__What you are asked to do__: Look through the data below and show every line that includes "want".

***** Data for review *****

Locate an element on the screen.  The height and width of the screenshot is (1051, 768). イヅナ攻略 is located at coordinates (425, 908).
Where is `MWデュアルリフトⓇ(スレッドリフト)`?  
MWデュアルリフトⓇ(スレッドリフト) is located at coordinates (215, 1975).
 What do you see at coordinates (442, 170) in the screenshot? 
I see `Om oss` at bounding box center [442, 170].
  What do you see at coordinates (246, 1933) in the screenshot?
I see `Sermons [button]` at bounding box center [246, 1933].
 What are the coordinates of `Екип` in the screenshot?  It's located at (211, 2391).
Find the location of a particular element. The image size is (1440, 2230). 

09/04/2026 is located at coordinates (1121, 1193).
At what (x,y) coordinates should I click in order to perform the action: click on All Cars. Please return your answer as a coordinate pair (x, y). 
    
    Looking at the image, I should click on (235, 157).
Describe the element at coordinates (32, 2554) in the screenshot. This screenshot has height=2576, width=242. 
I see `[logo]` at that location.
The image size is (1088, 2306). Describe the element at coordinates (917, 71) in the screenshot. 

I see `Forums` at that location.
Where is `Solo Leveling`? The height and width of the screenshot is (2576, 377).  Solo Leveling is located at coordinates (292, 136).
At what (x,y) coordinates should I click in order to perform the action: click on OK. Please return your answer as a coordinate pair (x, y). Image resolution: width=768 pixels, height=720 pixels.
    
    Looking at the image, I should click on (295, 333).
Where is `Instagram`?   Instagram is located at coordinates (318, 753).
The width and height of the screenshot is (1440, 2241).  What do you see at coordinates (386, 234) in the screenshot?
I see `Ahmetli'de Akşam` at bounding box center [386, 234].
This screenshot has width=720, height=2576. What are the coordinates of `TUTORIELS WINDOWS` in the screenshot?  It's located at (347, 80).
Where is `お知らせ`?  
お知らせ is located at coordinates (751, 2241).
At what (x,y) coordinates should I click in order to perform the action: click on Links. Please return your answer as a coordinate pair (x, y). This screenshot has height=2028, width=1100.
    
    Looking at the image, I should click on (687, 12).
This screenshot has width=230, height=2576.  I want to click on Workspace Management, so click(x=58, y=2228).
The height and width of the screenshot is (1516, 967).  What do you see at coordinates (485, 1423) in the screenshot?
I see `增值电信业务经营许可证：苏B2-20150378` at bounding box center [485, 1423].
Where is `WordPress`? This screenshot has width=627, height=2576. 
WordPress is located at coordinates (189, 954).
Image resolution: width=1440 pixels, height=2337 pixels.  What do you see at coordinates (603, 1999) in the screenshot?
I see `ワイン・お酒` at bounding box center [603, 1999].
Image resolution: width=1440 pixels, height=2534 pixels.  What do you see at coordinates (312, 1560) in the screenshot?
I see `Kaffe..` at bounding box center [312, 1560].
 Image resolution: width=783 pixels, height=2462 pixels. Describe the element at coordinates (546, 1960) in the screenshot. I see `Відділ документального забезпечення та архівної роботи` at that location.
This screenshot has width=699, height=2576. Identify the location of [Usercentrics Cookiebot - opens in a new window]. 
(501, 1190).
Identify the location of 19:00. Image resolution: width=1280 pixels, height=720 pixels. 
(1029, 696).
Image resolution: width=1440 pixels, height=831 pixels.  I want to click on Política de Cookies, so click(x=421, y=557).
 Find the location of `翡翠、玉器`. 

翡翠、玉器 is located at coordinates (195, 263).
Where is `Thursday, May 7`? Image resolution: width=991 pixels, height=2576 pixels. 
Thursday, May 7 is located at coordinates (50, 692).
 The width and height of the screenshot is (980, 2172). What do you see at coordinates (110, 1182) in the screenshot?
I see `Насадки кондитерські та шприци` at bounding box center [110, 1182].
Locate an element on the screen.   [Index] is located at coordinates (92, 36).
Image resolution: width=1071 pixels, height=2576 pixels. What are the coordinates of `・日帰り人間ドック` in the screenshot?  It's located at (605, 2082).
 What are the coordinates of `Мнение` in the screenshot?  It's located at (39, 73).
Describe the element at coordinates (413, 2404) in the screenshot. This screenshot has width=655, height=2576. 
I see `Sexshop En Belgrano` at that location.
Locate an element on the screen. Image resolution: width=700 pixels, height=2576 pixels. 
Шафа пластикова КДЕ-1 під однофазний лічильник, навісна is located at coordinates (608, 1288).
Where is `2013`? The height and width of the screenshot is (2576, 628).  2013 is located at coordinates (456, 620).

*****

__Solution to this exercise__:
This screenshot has width=230, height=2576.  I want to click on Workspace Management, so click(x=58, y=2228).
Image resolution: width=1440 pixels, height=831 pixels.  I want to click on Política de Cookies, so click(x=421, y=557).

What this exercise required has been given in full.